Way back when Albert first started to post about Lua's random number
generator, I referred to a passage in Knuth's book with a discussion
on, and pseudocode for, a method to increase the period and improve
the statistical properties of any random number generator by
introducing a pseudo-randomly accessed buffer.

Long period does not imply good quality: 

http://xoroshiro.di.unimi.it/, see section Remarks

More state bits does not imply good quality:

Table just above Remarks: SplitMix64 had only 64 state bits,
but it produce better random numbers than Mersenne Twister.

Shuffling does not imply good quality: (quoted from Knuth AoCP):

Shuffling methods have an in inherit defect, however, they change only 
the orders of the generated numbers, not the numbers themselves.

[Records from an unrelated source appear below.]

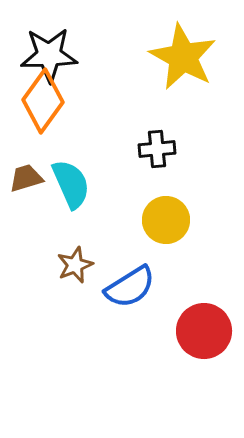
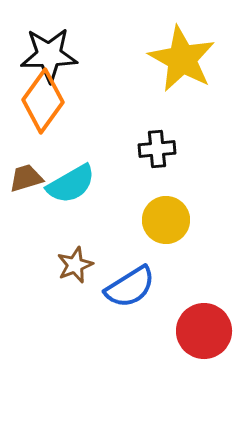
yellow star: moved 1 px left, 2 px down
cyan semicircle: rotated 84 degrees clockwise
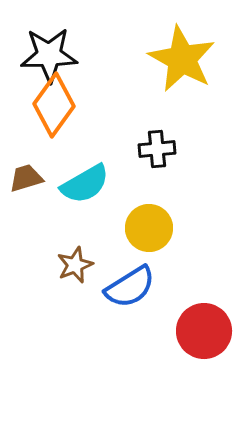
orange diamond: moved 11 px right, 4 px down
cyan semicircle: moved 14 px right
yellow circle: moved 17 px left, 8 px down
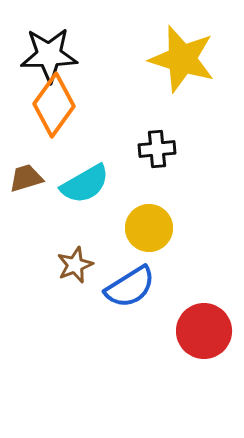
yellow star: rotated 12 degrees counterclockwise
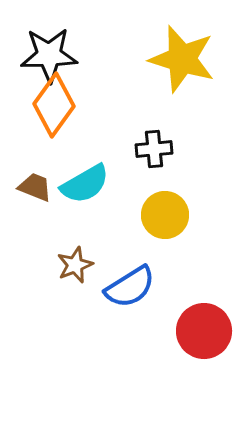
black cross: moved 3 px left
brown trapezoid: moved 9 px right, 9 px down; rotated 39 degrees clockwise
yellow circle: moved 16 px right, 13 px up
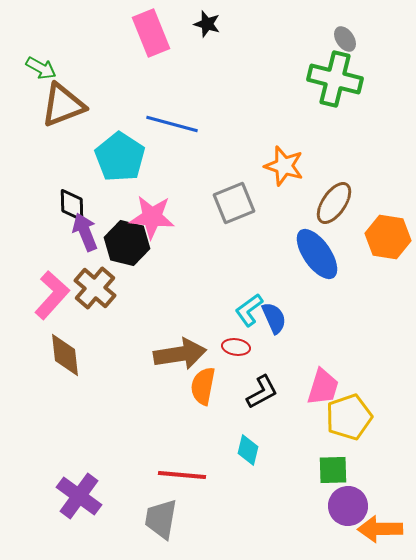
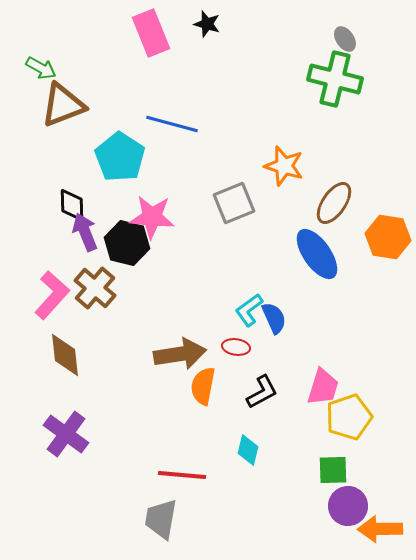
purple cross: moved 13 px left, 62 px up
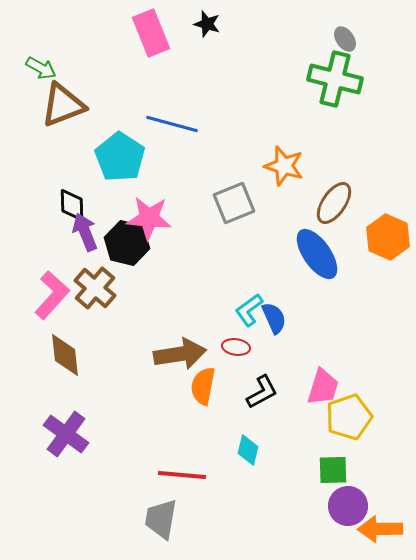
pink star: moved 3 px left, 1 px down
orange hexagon: rotated 15 degrees clockwise
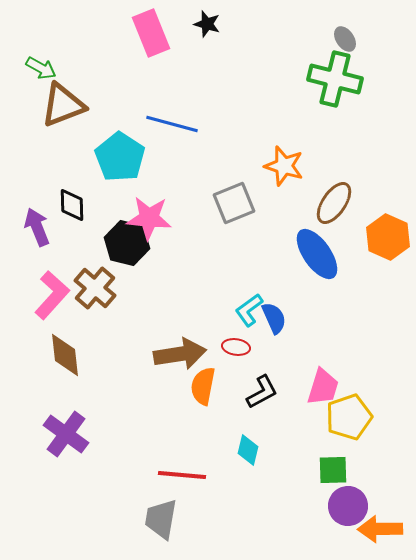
purple arrow: moved 48 px left, 5 px up
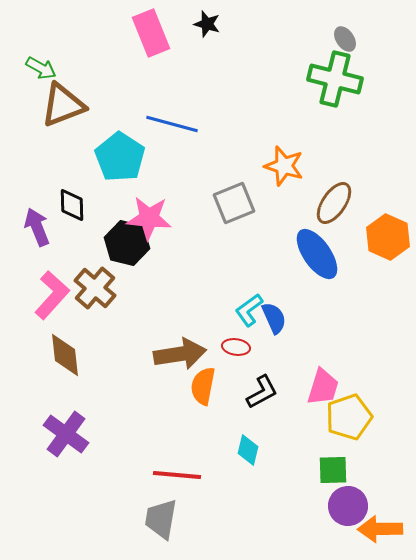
red line: moved 5 px left
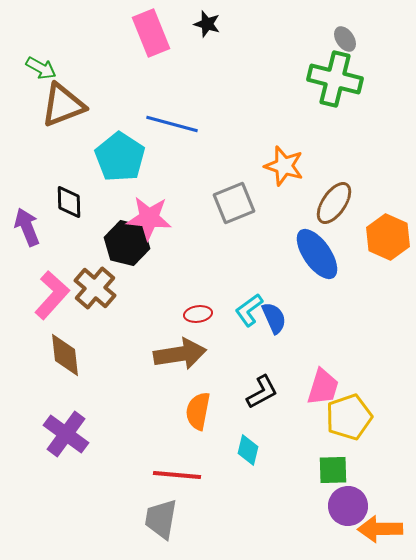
black diamond: moved 3 px left, 3 px up
purple arrow: moved 10 px left
red ellipse: moved 38 px left, 33 px up; rotated 16 degrees counterclockwise
orange semicircle: moved 5 px left, 25 px down
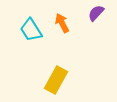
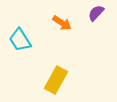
orange arrow: rotated 150 degrees clockwise
cyan trapezoid: moved 11 px left, 10 px down
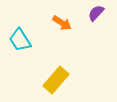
yellow rectangle: rotated 12 degrees clockwise
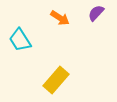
orange arrow: moved 2 px left, 5 px up
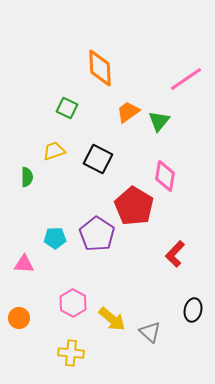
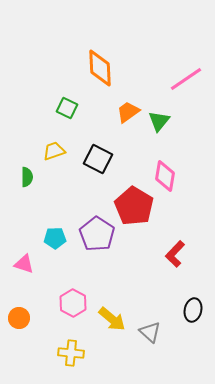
pink triangle: rotated 15 degrees clockwise
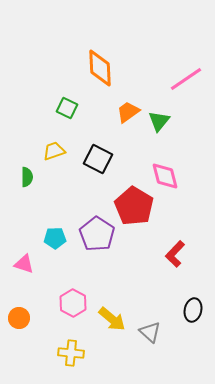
pink diamond: rotated 24 degrees counterclockwise
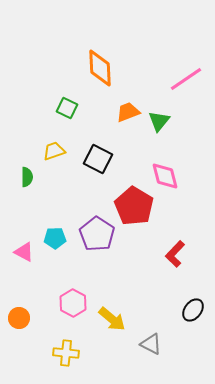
orange trapezoid: rotated 15 degrees clockwise
pink triangle: moved 12 px up; rotated 10 degrees clockwise
black ellipse: rotated 25 degrees clockwise
gray triangle: moved 1 px right, 12 px down; rotated 15 degrees counterclockwise
yellow cross: moved 5 px left
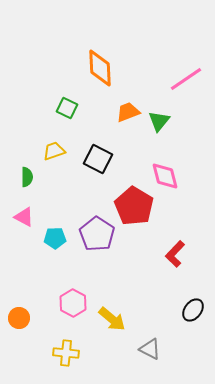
pink triangle: moved 35 px up
gray triangle: moved 1 px left, 5 px down
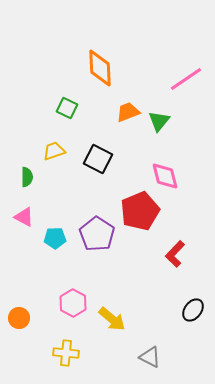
red pentagon: moved 6 px right, 5 px down; rotated 18 degrees clockwise
gray triangle: moved 8 px down
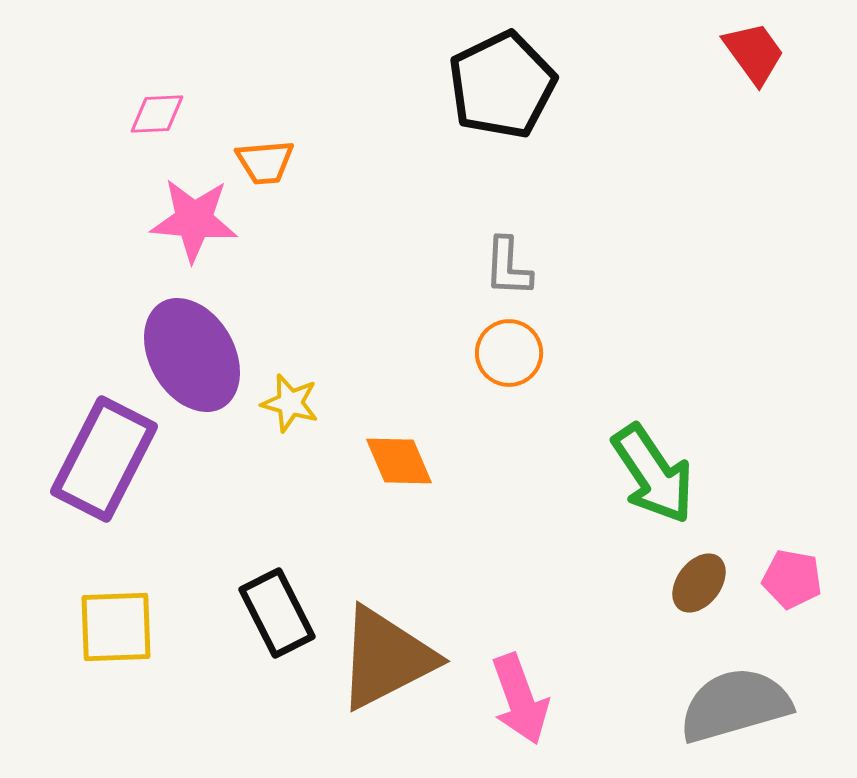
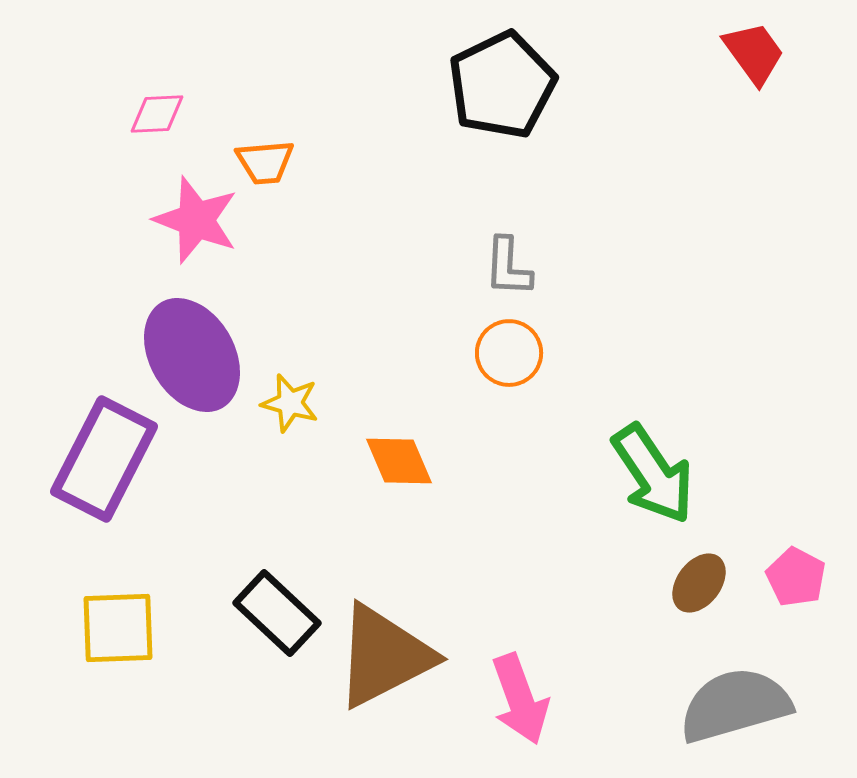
pink star: moved 2 px right; rotated 16 degrees clockwise
pink pentagon: moved 4 px right, 2 px up; rotated 18 degrees clockwise
black rectangle: rotated 20 degrees counterclockwise
yellow square: moved 2 px right, 1 px down
brown triangle: moved 2 px left, 2 px up
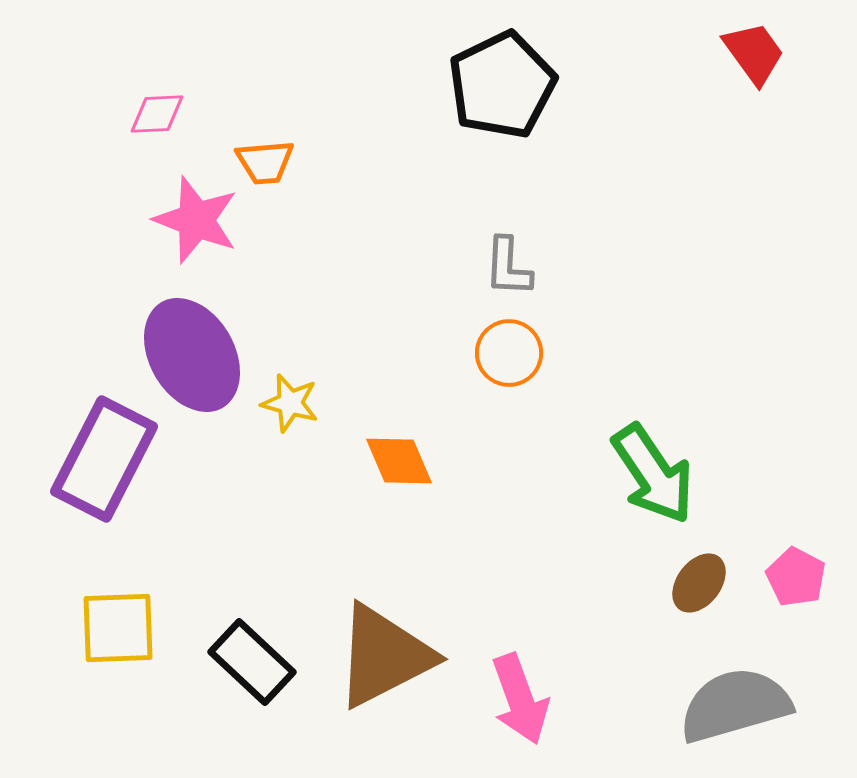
black rectangle: moved 25 px left, 49 px down
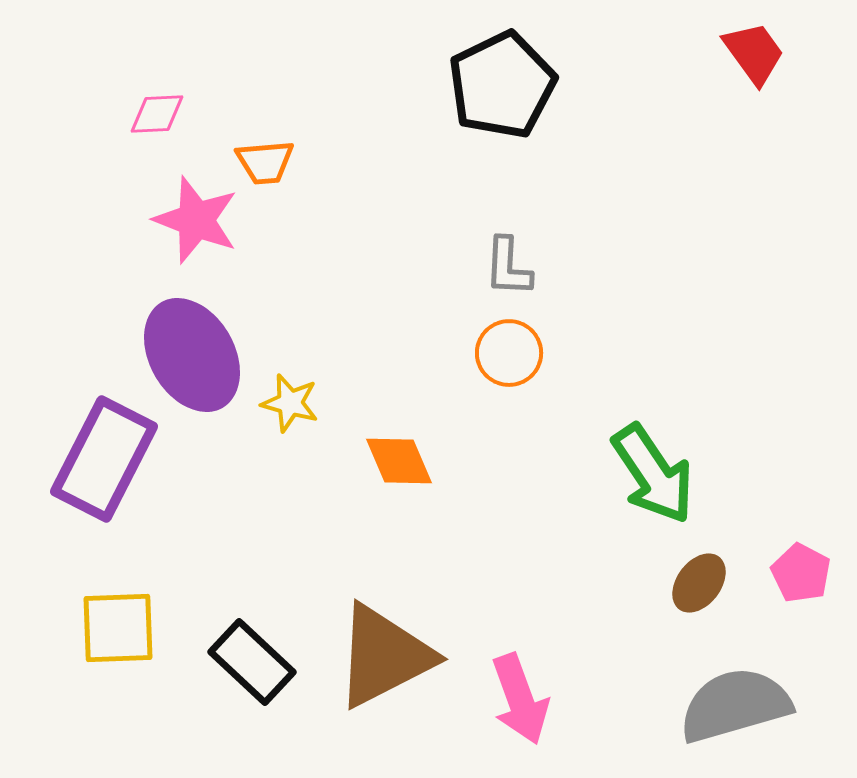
pink pentagon: moved 5 px right, 4 px up
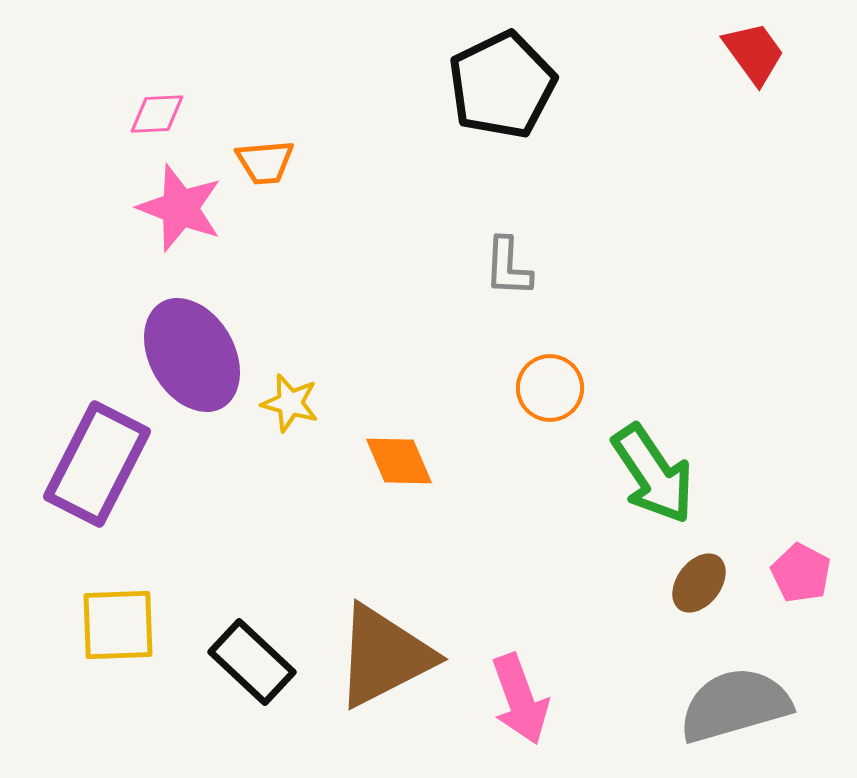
pink star: moved 16 px left, 12 px up
orange circle: moved 41 px right, 35 px down
purple rectangle: moved 7 px left, 5 px down
yellow square: moved 3 px up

IIRC, your pseudocode build random double by jamming 2 rand() bits.
If the random numbers is not very good, shuffling does not help much.

---

Here is M.E O'Neil PCG paper 9/5/14, and her comment on KnuthB :
http://www.pcg-random.org/pdf/hmc-cs-2014-0905.pdf, page 10

KnuthB [20, 3], one of the algorithms mandated by the C++11 standard library, taken from the previous edition of Knuth’s Art of Computer Programming (but removed from the current edition [21]) is particularly disappointing; we had already seen that it is slow, and it fails many statistical tests, but now we see that it is also huge.